Les posts publiés sur Twitter ne sont pas que d’innoncents gazouillis sans conséquence, comme l’a appris à ses dépens un imprudent Anglais âgé de 26 ans, Paul Chambers, employé d’un concessionnaire automobile. En janvier dernier, imaginant que d’importantes chutes de neige risquaient d’entraîner l’annula-tion d’un vol qu’il comptait emprunter à partir de l’aéroport de Doncaster, dans le nord de l’Angleterre, une semaine plus tard, il se défoulait sur Twitter pour amuser ses amis en publiant le texte suivant : « Zut ! L’aéroport Robin Hood est fermé. Vous avez à peine plus d’une semaine pour régler tout ça, sinon je fais exploser l’aéroport ! »

Mal lui en a pris. Un employé de l’aéroport remarqua le tweet quelques jours plus tard. Le service de sécurité jugea qu’il ne s’agissait pas d’une menace sérieuse, mais le transféra néan-moins à la police. Une semaine plus tard, deux jours avant la date prévue de son départ, Paul Chambers allait voir apparaître quatre policiers sur son lieu de travail. Au début, racontera-t-il par la suite, il a cru qu’un accident était survenu à un membre de sa famille. Ce n’est qu’en voyant un papier sur lequel son tweet avait été imprimé, brandi par un des policiers, qu’il commença à comprendre ce qui lui arrivait. Invoquant le Terrorism Act, faisant valoir que son tweet constituait une menace pour la sécurité, les représentants de l’ordre l’interpellèrent, l’emmenèrent au poste et l’interrogèrent durant le restant de la journée. Son iPhone, son laptop et un disque dur furent ensuite confisqués lors d’une perquisition à son domicile. Libéré sous caution, il fut suspendu à son travail en attendant les résultats d’une investigation interne. Un mois plus tard, il fut accusé d’avoir contrevenu au Communications Act en envoyant un message menaçant.
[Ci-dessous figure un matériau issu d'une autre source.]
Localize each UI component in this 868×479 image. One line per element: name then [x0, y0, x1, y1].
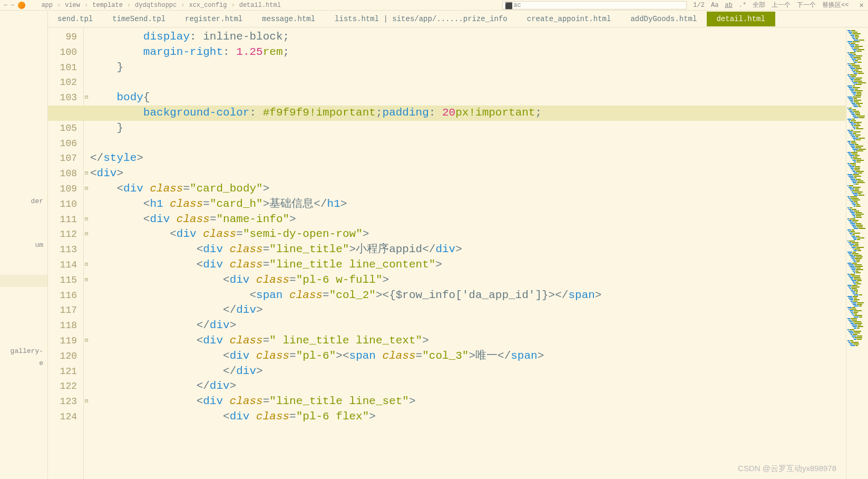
fold-marker[interactable]: [84, 121, 89, 136]
code-line[interactable]: }: [90, 60, 846, 75]
line-number[interactable]: 106: [48, 136, 77, 151]
breadcrumb-item[interactable]: dydqtshoppc: [135, 2, 177, 9]
fold-marker[interactable]: [84, 136, 89, 151]
code-line[interactable]: background-color: #f9f9f9!important;padd…: [90, 106, 846, 121]
fold-marker[interactable]: [84, 364, 89, 379]
code-line[interactable]: margin-right: 1.25rem;: [90, 45, 846, 60]
line-number[interactable]: 119: [48, 333, 77, 349]
code-line[interactable]: <div>: [90, 166, 846, 181]
line-number[interactable]: 107: [48, 151, 77, 166]
search-all[interactable]: 全部: [753, 1, 765, 9]
code-line[interactable]: <div class="line_title">小程序appid</div>: [90, 242, 846, 257]
line-number[interactable]: 108: [48, 166, 77, 181]
search-word[interactable]: ab: [725, 2, 732, 9]
sidebar-item[interactable]: -gallery: [0, 345, 47, 357]
breadcrumb-item[interactable]: template: [92, 2, 123, 9]
code-line[interactable]: <h1 class="card_h">基础信息</h1>: [90, 197, 846, 212]
code-line[interactable]: <span class="col_2"><{$row_info['da_app_…: [90, 288, 846, 303]
code-line[interactable]: <div class="pl-6 w-full">: [90, 273, 846, 288]
code-line[interactable]: <div class="card_body">: [90, 181, 846, 197]
code-line[interactable]: </div>: [90, 364, 846, 379]
line-number[interactable]: 113: [48, 242, 77, 257]
fold-marker[interactable]: [84, 288, 89, 303]
fold-marker[interactable]: ⊟: [84, 333, 89, 349]
fold-marker[interactable]: [84, 379, 89, 394]
fold-marker[interactable]: ⊟: [84, 394, 89, 409]
line-number[interactable]: 115: [48, 273, 77, 288]
code-line[interactable]: </div>: [90, 318, 846, 333]
line-number[interactable]: 99: [48, 30, 77, 45]
breadcrumb-item[interactable]: detail.html: [239, 2, 281, 9]
tab-lists-html-sites-app-prize-info[interactable]: lists.html | sites/app/......prize_info: [325, 12, 518, 26]
search-regex[interactable]: .*: [739, 2, 746, 9]
code-line[interactable]: <div class="line_title line_content">: [90, 257, 846, 273]
breadcrumb-item[interactable]: app: [41, 2, 53, 9]
line-number[interactable]: 114: [48, 257, 77, 273]
code-line[interactable]: [90, 75, 846, 90]
code-line[interactable]: <div class="pl-6"><span class="col_3">唯一…: [90, 349, 846, 364]
fold-marker[interactable]: [84, 30, 89, 45]
search-prev[interactable]: 上一个: [772, 1, 791, 9]
minimap[interactable]: [846, 27, 868, 479]
line-number[interactable]: 123: [48, 394, 77, 409]
sidebar-item[interactable]: e: [0, 357, 47, 369]
sidebar-item[interactable]: [0, 275, 47, 287]
search-next[interactable]: 下一个: [797, 1, 816, 9]
tab-message-html[interactable]: message.html: [252, 12, 325, 26]
fold-marker[interactable]: ⊟: [84, 257, 89, 273]
line-gutter[interactable]: 9910010110210310410510610710810911011111…: [48, 27, 84, 479]
file-sidebar[interactable]: der um -gallery e: [0, 11, 48, 479]
line-number[interactable]: 112: [48, 227, 77, 242]
line-number[interactable]: 118: [48, 318, 77, 333]
line-number[interactable]: 110: [48, 197, 77, 212]
fold-marker[interactable]: [84, 409, 89, 425]
fold-marker[interactable]: ⊟: [84, 166, 89, 181]
nav-back-icon[interactable]: ←: [4, 2, 8, 9]
fold-marker[interactable]: ⊟: [84, 273, 89, 288]
fold-column[interactable]: ⊟⊟⊟⊟⊟⊟⊟⊟⊟: [84, 27, 89, 479]
line-number[interactable]: 103: [48, 90, 77, 106]
fold-marker[interactable]: [84, 60, 89, 75]
line-number[interactable]: 109: [48, 181, 77, 197]
search-input[interactable]: ⬛ ac: [502, 1, 687, 9]
tab-adddygoods-html[interactable]: addDyGoods.html: [621, 12, 707, 26]
line-number[interactable]: 100: [48, 45, 77, 60]
fold-marker[interactable]: [84, 151, 89, 166]
fold-marker[interactable]: ⊟: [84, 181, 89, 197]
line-number[interactable]: 122: [48, 379, 77, 394]
code-line[interactable]: [90, 136, 846, 151]
search-select[interactable]: 替换区<<: [822, 1, 849, 9]
fold-marker[interactable]: ⊟: [84, 90, 89, 106]
tab-send-tpl[interactable]: send.tpl: [48, 12, 103, 26]
search-case[interactable]: Aa: [711, 2, 718, 9]
tab-register-html[interactable]: register.html: [175, 12, 252, 26]
line-number[interactable]: 116: [48, 288, 77, 303]
close-icon[interactable]: ✕: [860, 1, 864, 9]
code-content[interactable]: display: inline-block; margin-right: 1.2…: [89, 27, 846, 479]
sidebar-item[interactable]: um: [0, 239, 47, 251]
tab-create-appoint-html[interactable]: create_appoint.html: [518, 12, 621, 26]
code-line[interactable]: </div>: [90, 303, 846, 318]
line-number[interactable]: 101: [48, 60, 77, 75]
code-line[interactable]: </div>: [90, 379, 846, 394]
code-line[interactable]: }: [90, 121, 846, 136]
nav-fwd-icon[interactable]: →: [10, 2, 14, 9]
code-line[interactable]: body{: [90, 90, 846, 106]
code-line[interactable]: <div class=" line_title line_text">: [90, 333, 846, 349]
code-line[interactable]: <div class="line_title line_set">: [90, 394, 846, 409]
breadcrumb-item[interactable]: view: [65, 2, 80, 9]
sidebar-item[interactable]: der: [0, 195, 47, 207]
code-line[interactable]: <div class="pl-6 flex">: [90, 409, 846, 425]
fold-marker[interactable]: [84, 197, 89, 212]
fold-marker[interactable]: [84, 242, 89, 257]
fold-marker[interactable]: [84, 349, 89, 364]
code-line[interactable]: </style>: [90, 151, 846, 166]
line-number[interactable]: 111: [48, 212, 77, 227]
fold-marker[interactable]: [84, 318, 89, 333]
line-number[interactable]: 121: [48, 364, 77, 379]
code-line[interactable]: <div class="semi-dy-open-row">: [90, 227, 846, 242]
line-number[interactable]: 117: [48, 303, 77, 318]
breadcrumb-item[interactable]: xcx_config: [189, 2, 227, 9]
line-number[interactable]: 120: [48, 349, 77, 364]
line-number[interactable]: 102: [48, 75, 77, 90]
Il plaida non coupable mais fut condamné à mille livres d’amende et aux dépens, aux-quels s’ajoutent ses propres frais d’avocat s’élevant à mille livres.

Aujourd’hui, Paul Chambers envi-sage de faire appel, mais n’en a pas les moyens parce qu’il a perdu son emploi à la suite de cette affaire, expliquait-il il y a quelques jours dans un article publié par le quo-tidien The Guardian. Il aurait aussi été banni à vie de l’aéroport de Doncaster. La police a effacé de sa page Twitter le message fatidique.

D’après l’Independent, Paul Chambers est la première personne arrêtée au Royaume-Uni à la suite d’un commentaire publié sur Twitter (alors que cela s’est déjà produit aux États-Unis). On est évidemment tenté de pointer l’absence d’humour des policiers qui ont poursuivi Paul Chambers. On peut aussi leur reprocher d’avoir interprété de manière abusive le caractère public de Twitter : certes, tout internaute avait accès à son commentaire, mais en réalité, la grande majorité des adeptes de Twitter se contentent de suivre les gazouillis de leurs amis, y ajoutant pour certains d’entre eux les fils maintenus par des vedettes. En réalité, il faut bien reconnaître que Paul Chambers ne peut s’en prendre qu’à lui-même : depuis le 11 septembre 2001, les blagues proférées dans le monde occidental pour suggérer que l’on va faire exploser quelque objet ou bâtiment que ce soit n’ont plus la moindre chance d’être interprétées comme des blagues. S’il est impossible de donner raison aux policiers et aux juges de Doncaster, qui ont recouru à des sanctions disproportionnées contre l’adepte du réseau de micro-blogging, il n’en reste pas moins vrai que ce pauvre Paul Chambers était vraiment très mal inspiré le jour où il a publié ces quelques mots sur Twitter. Il se dit aujourd’hui « terrifié » – on le serait à moins – et remercie ceux qui, choqués par le piétinement des libertés civiles dont témoigne le traitement qui lui a été infligé, lui ont témoigné de la sympathie ou offert un soutien financier.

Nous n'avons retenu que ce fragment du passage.